- Film poster
- Directed by: Victor Davidson
- Written by: Victor Davidson
- Produced by: Suresh Sakaria
- Starring: Samuthirakani; Mahesh; Suresh Sakaria;
- Cinematography: Yogesh
- Edited by: Idris
- Music by: Songs: Aj Alimirzaq Score: F. S. Faizal
- Production companies: The Vibrant Movies Sakaria Productions
- Release date: 5 June 2015;
- Running time: 123 minutes
- Country: India
- Language: Tamil

= Buddhanin Sirippu =

Buddhanin Sirippu is a 2015 Indian Tamil language political drama film written and directed by Victor Davidson.
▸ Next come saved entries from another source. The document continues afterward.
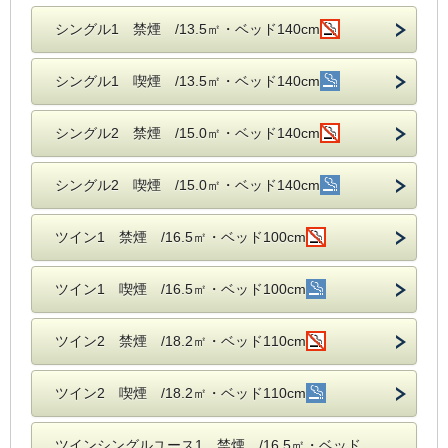
シングル1 禁煙 /13.5㎡・ベッド140cm
シングル1 喫煙 /13.5㎡・ベッド140cm
シングル2 禁煙 /15.0㎡・ベッド140cm
シングル2 喫煙 /15.0㎡・ベッド140cm
ツイン1 禁煙 /16.5㎡・ベッド100cm
ツイン1 喫煙 /16.5㎡・ベッド100cm
ツイン2 禁煙 /18.2㎡・ベッド110cm
ツイン2 喫煙 /18.2㎡・ベッド110cm
ツインシングルユース1 禁煙 /16.5㎡・ベッド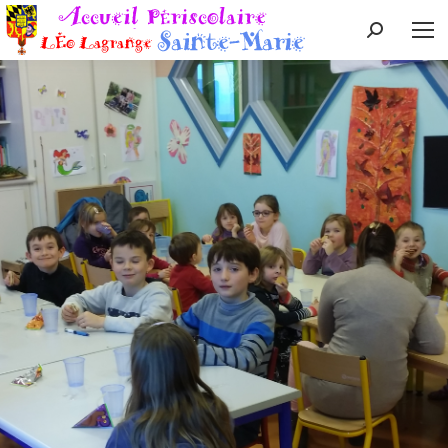
Recherche
: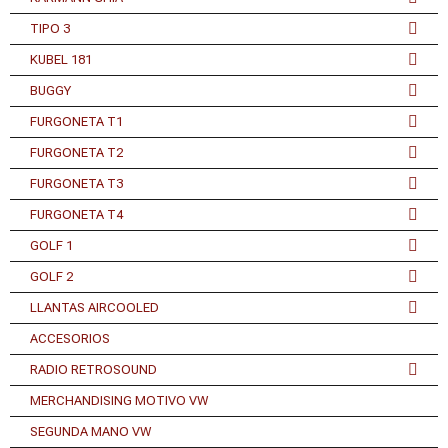
TIPO 3
KUBEL 181
BUGGY
FURGONETA T1
FURGONETA T2
FURGONETA T3
FURGONETA T4
GOLF 1
GOLF 2
LLANTAS AIRCOOLED
ACCESORIOS
RADIO RETROSOUND
MERCHANDISING MOTIVO VW
SEGUNDA MANO VW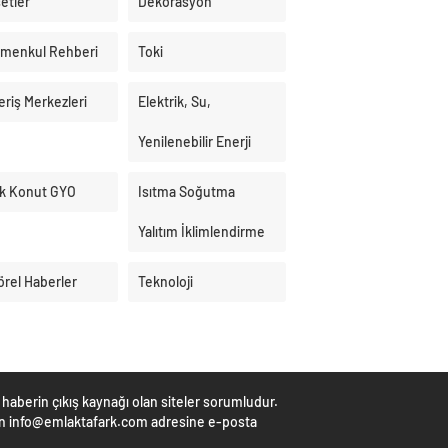
etler
Dekorasyon
imenkul Rehberi
Toki
eriş Merkezleri
Elektrik, Su,
Yenilenebilir Enerji
k Konut GYO
Isıtma Soğutma
Yalıtım İklimlendirme
örel Haberler
Teknoloji
haberin çıkış kaynağı olan siteler sorumludur.
çin info@emlaktafark.com adresine e-posta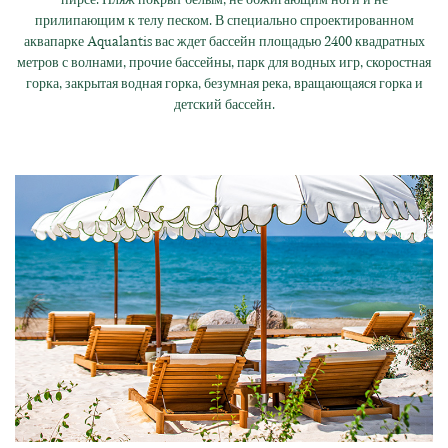
прилипающим к телу песком. В специально спроектированном
аквапарке Aqualantis вас ждет бассейн площадью 2400 квадратных
метров с волнами, прочие бассейны, парк для водных игр, скоростная
горка, закрытая водная горка, безумная река, вращающаяся горка и
детский бассейн.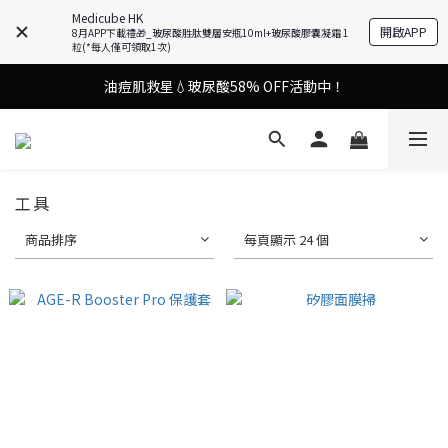
Medicube HK
開啟APP
8月APP下載禮🎁_玻尿酸胜肽雙層安瓶10ml+玻尿酸膠囊凝霜 1
謝安琪愛用美容儀🌸護膚效果UP！
粒(*每人僅可領取1次)
油痘肌救星💧玻尿酸58% OFF活動中！
謝安琪愛用美容儀🌸護膚效果UP！
果凍噴霧！一噴即現美白光透肌✨
謝安琪愛用美容儀🌸護膚效果UP！
工具
商品排序
每頁顯示 24 個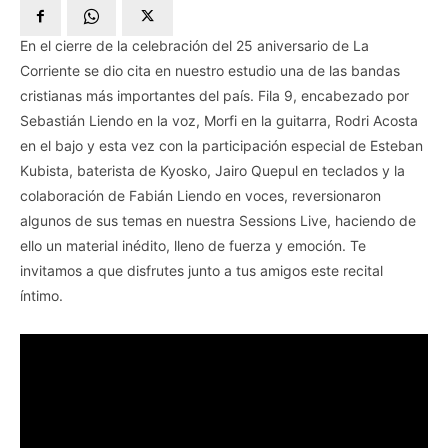
En el cierre de la celebración del 25 aniversario de La
Corriente se dio cita en nuestro estudio una de las bandas
cristianas más importantes del país. Fila 9, encabezado por
Sebastián Liendo en la voz, Morfi en la guitarra, Rodri Acosta
en el bajo y esta vez con la participación especial de Esteban
Kubista, baterista de Kyosko, Jairo Quepul en teclados y la
colaboración de Fabián Liendo en voces, reversionaron
algunos de sus temas en nuestra Sessions Live, haciendo de
ello un material inédito, lleno de fuerza y emoción. Te
invitamos a que disfrutes junto a tus amigos este recital
íntimo.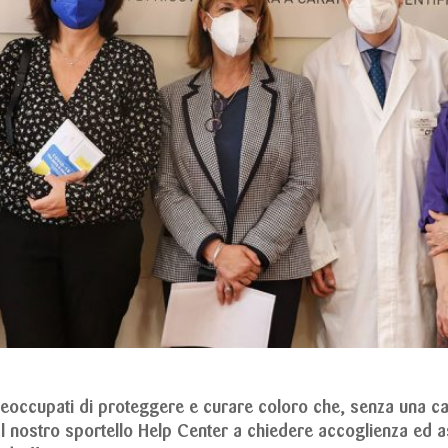
preoccupati di proteggere e curare coloro che, senza una ca
 nostro sportello Help Center a chiedere accoglienza ed as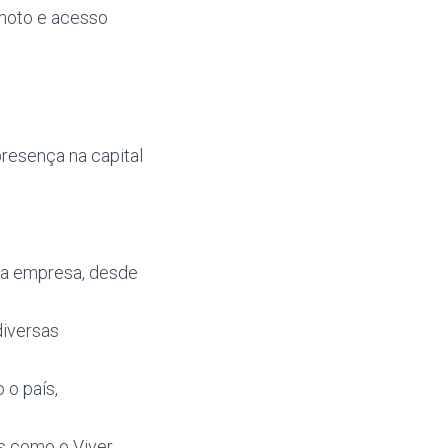
emoto e acesso
resença na capital
da empresa, desde
diversas
 o país,
as como o Viver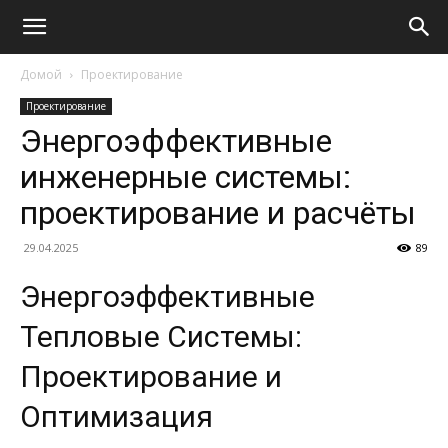
Домой
Проектирование
Проектирование
Энергоэффективные
инженерные системы:
проектирование и расчёты
29.04.2025
89
Энергоэффективные
Тепловые Системы:
Проектирование и
Оптимизация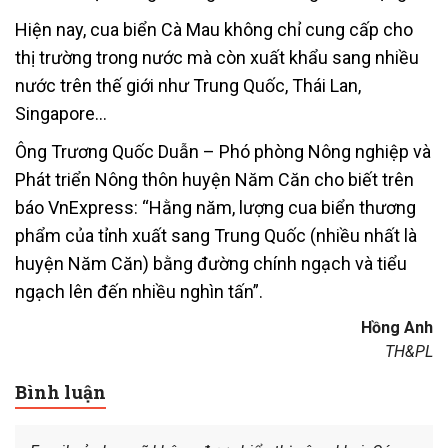
Hiện nay, cua biển Cà Mau không chỉ cung cấp cho
thị trường trong nước mà còn xuất khẩu sang nhiều
nước trên thế giới như Trung Quốc, Thái Lan,
Singapore…
Ông Trương Quốc Duẫn – Phó phòng Nông nghiệp và
Phát triển Nông thôn huyện Năm Căn cho biết trên
báo VnExpress: “Hằng năm, lượng cua biển thương
phẩm của tỉnh xuất sang Trung Quốc (nhiều nhất là
huyện Năm Căn) bằng đường chính ngạch và tiểu
ngạch lên đến nhiều nghìn tấn”.
Hồng Anh
TH&PL
Bình luận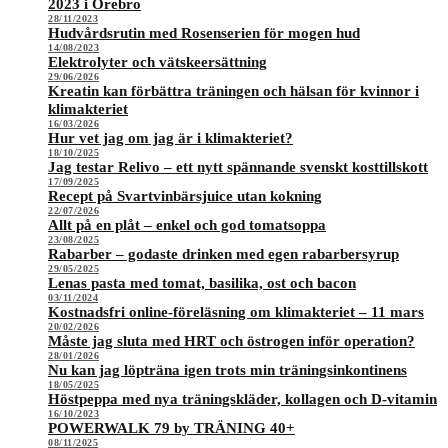
2023 i Örebro
28/11/2023
Hudvårdsrutin med Rosenserien för mogen hud
14/08/2023
Elektrolyter och vätskeersättning
29/06/2026
Kreatin kan förbättra träningen och hälsan för kvinnor i
klimakteriet
16/03/2026
Hur vet jag om jag är i klimakteriet?
18/10/2025
Jag testar Relivo – ett nytt spännande svenskt kosttillskott
17/09/2025
Recept på Svartvinbärsjuice utan kokning
22/07/2026
Allt på en plåt – enkel och god tomatsoppa
23/08/2025
Rabarber – godaste drinken med egen rabarbersyrup
29/05/2025
Lenas pasta med tomat, basilika, ost och bacon
03/11/2024
Kostnadsfri online-föreläsning om klimakteriet – 11 mars
20/02/2026
Måste jag sluta med HRT och östrogen inför operation?
28/01/2026
Nu kan jag löpträna igen trots min träningsinkontinens
18/05/2025
Höstpeppa med nya träningskläder, kollagen och D-vitamin
16/10/2023
POWERWALK 79 by TRÄNING 40+
08/11/2025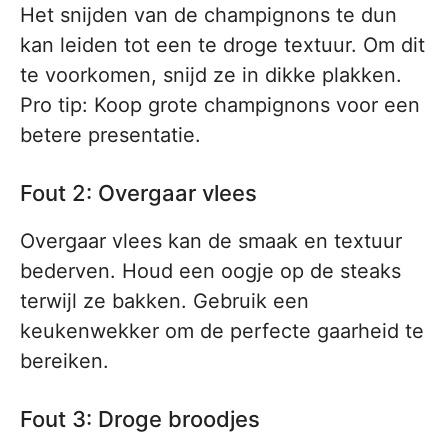
Het snijden van de champignons te dun
kan leiden tot een te droge textuur. Om dit
te voorkomen, snijd ze in dikke plakken.
Pro tip: Koop grote champignons voor een
betere presentatie.
Fout 2: Overgaar vlees
Overgaar vlees kan de smaak en textuur
bederven. Houd een oogje op de steaks
terwijl ze bakken. Gebruik een
keukenwekker om de perfecte gaarheid te
bereiken.
Fout 3: Droge broodjes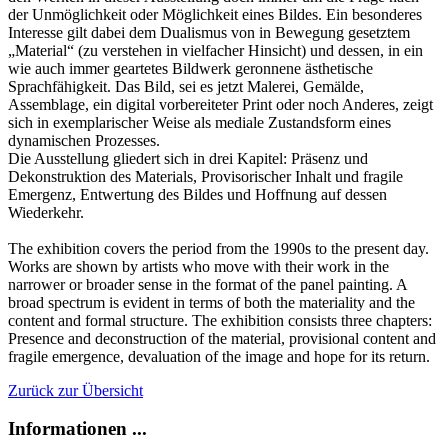
der Unmöglichkeit oder Möglichkeit eines Bildes. Ein besonderes
Interesse gilt dabei dem Dualismus von in Bewegung gesetztem
„Material“ (zu verstehen in vielfacher Hinsicht) und dessen, in ein
wie auch immer geartetes Bildwerk geronnene ästhetische
Sprachfähigkeit. Das Bild, sei es jetzt Malerei, Gemälde,
Assemblage, ein digital vorbereiteter Print oder noch Anderes, zeigt
sich in exemplarischer Weise als mediale Zustandsform eines
dynamischen Prozesses.
Die Ausstellung gliedert sich in drei Kapitel: Präsenz und
Dekonstruktion des Materials, Provisorischer Inhalt und fragile
Emergenz, Entwertung des Bildes und Hoffnung auf dessen
Wiederkehr.
The exhibition covers the period from the 1990s to the present day.
Works are shown by artists who move with their work in the
narrower or broader sense in the format of the panel painting. A
broad spectrum is evident in terms of both the materiality and the
content and formal structure. The exhibition consists three chapters:
Presence and deconstruction of the material, provisional content and
fragile emergence, devaluation of the image and hope for its return.
Zurück zur Übersicht
Informationen ...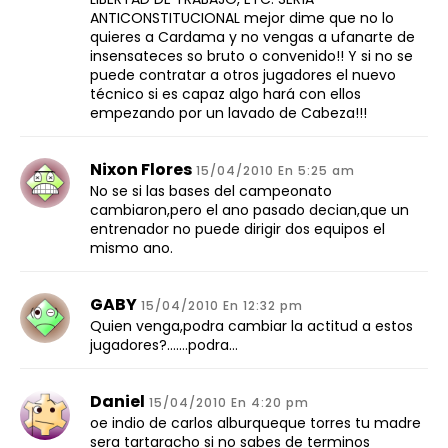
ANTICONSTITUCIONAL mejor dime que no lo
quieres a Cardama y no vengas a ufanarte de
insensateces so bruto o convenido!! Y si no se
puede contratar a otros jugadores el nuevo
técnico si es capaz algo hará con ellos
empezando por un lavado de Cabeza!!!
Nixon Flores
15/04/2010 En 5:25 am
No se si las bases del campeonato
cambiaron,pero el ano pasado decian,que un
entrenador no puede dirigir dos equipos el
mismo ano.
GABY
15/04/2010 En 12:32 pm
Quien venga,podra cambiar la actitud a estos
jugadores?…….podra…
Daniel
15/04/2010 En 4:20 pm
oe indio de carlos alburqueque torres tu madre
sera tartaracho si no sabes de terminos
The film stars Samuthirakani, Mahesh and Suresh Sakaria with Mithra Kurian and Vivek in supporting roles. It was released on 5 June 2015.

==Production==
The film began production under the title Aadhaar. Filming was still occurring for the film as of December 2014, but was complete by March 2015, and a trailer was released two months later.

==Release and reception==
The film was released on 5 June 2015. Malini Mannath from The New Indian Express wrote, "Budhanin Sirippu would have been a meaningful film if only the script had been crafted in a more coherent way" and concluded that the film had "lacklustre narration". A critic from Maalai Malar wrote that the film deserves attention. A critic from Kungumam wrote that Victor Davidson has made a film that addresses social aspects but is not entertaining.